And now, finally, we come to the current conundrum.
Next door to my house, beside my driveway, stands a tall sycamore tree -- the kind with the scaly bark and the huge, dinner-plate-sized leaves that, each autumn, cover said driveway, ankle-deep -- even though, each preceding spring, we have stood around wondering if, finally, that tree isn't dead, because those leaves are taking so long to emerge. It turns out, this is how they do it.
They live a long time, these American sycamore trees -- up to 400 or 500 years. In a general way, I'm jealous, though I'm not sure I'd want to stand in the neighbor's yard that long, what with the succession of pitbulls and their inevitable output, both auditory and post-digestive.
Sycamore is also a rather brittle wood, though I'm told it can make fine furniture, if the planing mill has the patience to pare away all the knarls and knots and twists and turns the trees take in their centuries of growth, and after this paring, come up with a few board-feet of salvageable wood. What I'm mostly confronted with, in my driveway, are the leaves, and an occasional branch or limb, snapped off by a storm and flung in my general direction. In spite of my self-imposed wood-prohibition, I have secretly (?) collected these tid-bits for almost as long as we've lived in this house -- there's a pile of them in the basement, and even as I toss another sample on the heap, I try not to look at it.

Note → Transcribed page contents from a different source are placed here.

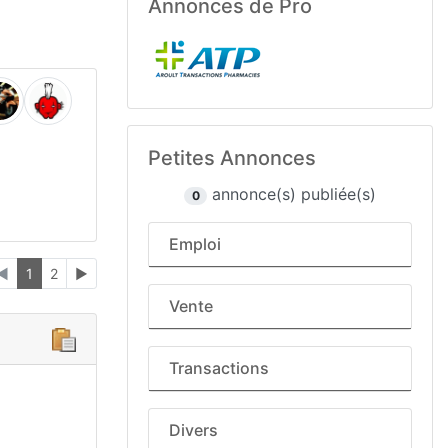
Annonces de Pro
Petites Annonces
annonce(s) publiée(s)
0
Emploi
◄
1
2
►
Vente
Transactions
Divers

The problem is that they look... alive. At the junctures where another twig is going to pop forth, a kind of knuckle or knot forms, and instead of progressing in the graceful arc of an oak or maple, these new fingers of sycamore go off at odd, sharp, and almost mathematically precise linear directions. Looking up into the bare branches, I'm reminded of the the spidery drawing I'd get, if I let a drop of India ink fall onto a piece of slick, clay-coated paper, and then took a drinking straw and blew at the ink, splashing it out and chasing each little dark tendril around until it was all used up. It's like wooden fireworks, but frozen. Excluding smoke and excitement. And including lots of leaves.
First I thought I'd make a chess set -- even though I dislike the metaphor of the game, and wish the boards were less regular, more undulant, like the real bomb-cratered battle fields we know are out there. These sycamore knots have that gnomish quality, like nightmares; they might start moving around, or reaching out for me, with nothing good in mind. So they'd be perfect pawns for the front lines of an army; ideal, in bigger chunks, for the malign powers behind the advancing troops; in even longer, twisted lengths, for those whose own fates hinge on those of the less fortunate.
Then we had that ice storm last October, while plate-sized leaves still hung on brittle branches. I'm still amazed that either through premonition or presence of mind, I moved both our cars to the street end of the driveway, less that twenty minutes before the first torn sycamore limbs came crashing down, just missing our kitchen window. When the night was over, most of the driveway was filled head-high with sycamore, the mottled bark making the accumulation look like the aftermath of an arboreal war, the fallen still wrapped in tan/green/brown camouflage.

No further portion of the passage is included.